University of Minnesota Health Heart Care cardiologists diagnose and treat the full spectrum of structural heart diseases, including valve disease, coronary artery disease, and aortic stenosis or dissection. We offer a range of interventions for coronary artery blockages, including open or minimally invasive coronary artery bypass grafting and angioplasty. Our interventional cardiologists use percutaneous techniques such as angioplasty and stenting to treat patients with mild to severe symptoms of coronary artery disease. Our providers operate a dedicated high-volume angioplasty suite for the treatment of chronic total occlusion and have decades of experience in treating patients. University of Minnesota Health Heart Care cardiologists employ the latest surgical techniques and guide wire technology and are national experts in the diagnostic interpretation of cardiac angiograms.

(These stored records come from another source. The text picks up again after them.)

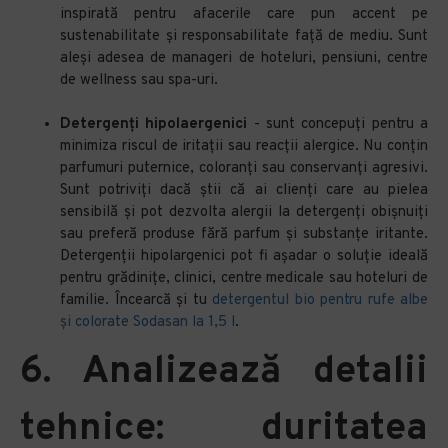
inspirată pentru afacerile care pun accent pe
sustenabilitate și responsabilitate față de mediu. Sunt
aleși adesea de manageri de hoteluri, pensiuni, centre
de wellness sau spa-uri.
Detergenți hipolaergenici
- sunt concepuți pentru a
minimiza riscul de iritații sau reacții alergice. Nu conțin
parfumuri puternice, coloranți sau conservanți agresivi.
Sunt potriviți dacă știi că ai clienți care au pielea
sensibilă și pot dezvolta alergii la detergenți obișnuiți
sau preferă produse fără parfum și substanțe iritante.
Detergenții hipolargenici pot fi așadar o soluție ideală
pentru grădinițe, clinici, centre medicale sau hoteluri de
familie. Încearcă și tu
detergentul bio pentru rufe albe
și colorate Sodasan la 1,5 l
.
6. Analizează detalii
tehnice: duritatea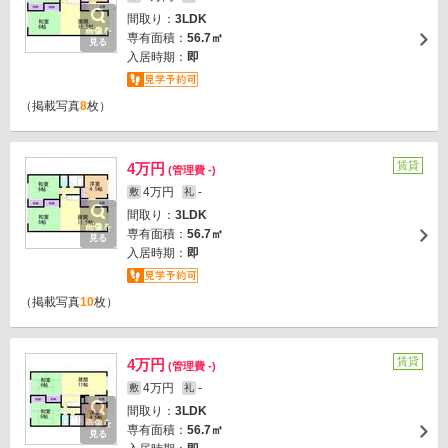
間取り：
3LDK
画像を
専有面積：
56.7㎡
見る
入居時期：
即
（掲載写真
8
枚）
賃貸
4万円
(管理費 -)
4万円
-
敷
礼
間取り：
3LDK
画像を
専有面積：
56.7㎡
見る
入居時期：
即
（掲載写真
10
枚）
賃貸
4万円
(管理費 -)
4万円
-
敷
礼
間取り：
3LDK
画像を
専有面積：
56.7㎡
見る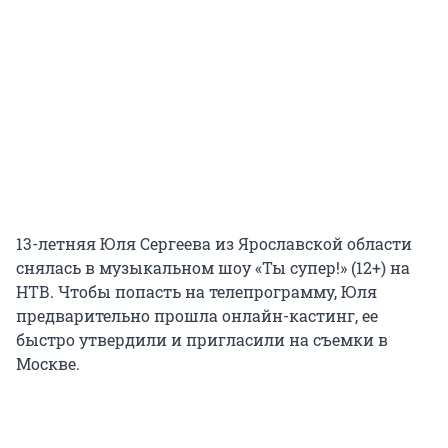
13-летняя Юля Сергеева из Ярославской области
снялась в музыкальном шоу «Ты супер!» (12+) на
НТВ. Чтобы попасть на телепрограмму, Юля
предварительно прошла онлайн-кастинг, ее
быстро утвердили и пригласили на съемки в
Москве.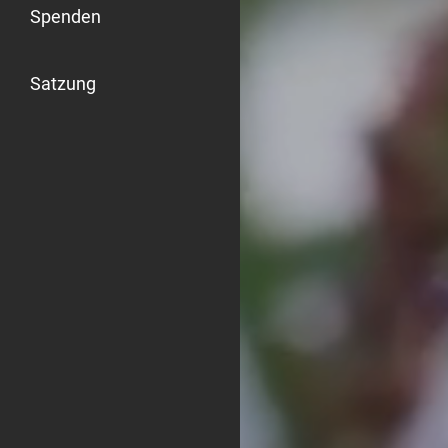
Spenden
Satzung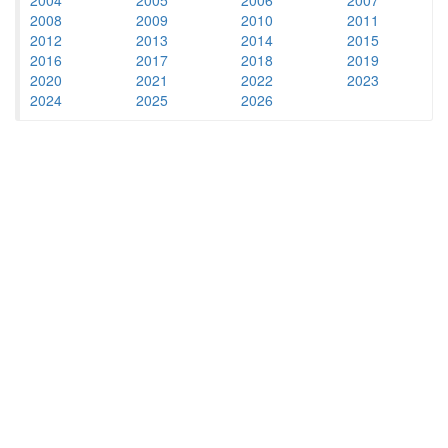
2008
2009
2010
2011
2012
2013
2014
2015
2016
2017
2018
2019
2020
2021
2022
2023
2024
2025
2026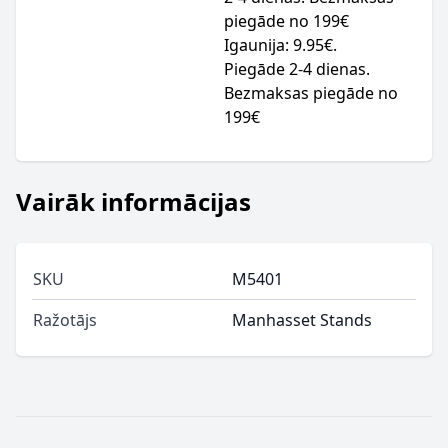
piegāde no 199€
Igaunija: 9.95€.
Piegāde 2-4 dienas.
Bezmaksas piegāde no
199€
Vairāk informācijas
SKU
M5401
Ražotājs
Manhasset Stands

Multidisciplinary, Collaborative Care

University of Minnesota Health Heart Care clinicians make a broad range of heart care specialties available to your patient. Our team includes interventional cardiologists, cardiac surgeons, radiologists, electrophysiologists, nurse practitioners, and pediatric cardiologists. Community clinicians who provide heart care to their patients are our most important partners. This essential partnership allows us to coordinate continuous care for patients with heart conditions through direct communication with you, the primary care clinician who directs care. Our goal is to work with each provider to treat and cure heart diseases in the community using our multidisciplinary combination of cutting-edge technology, evidence-based research, and collaborative care.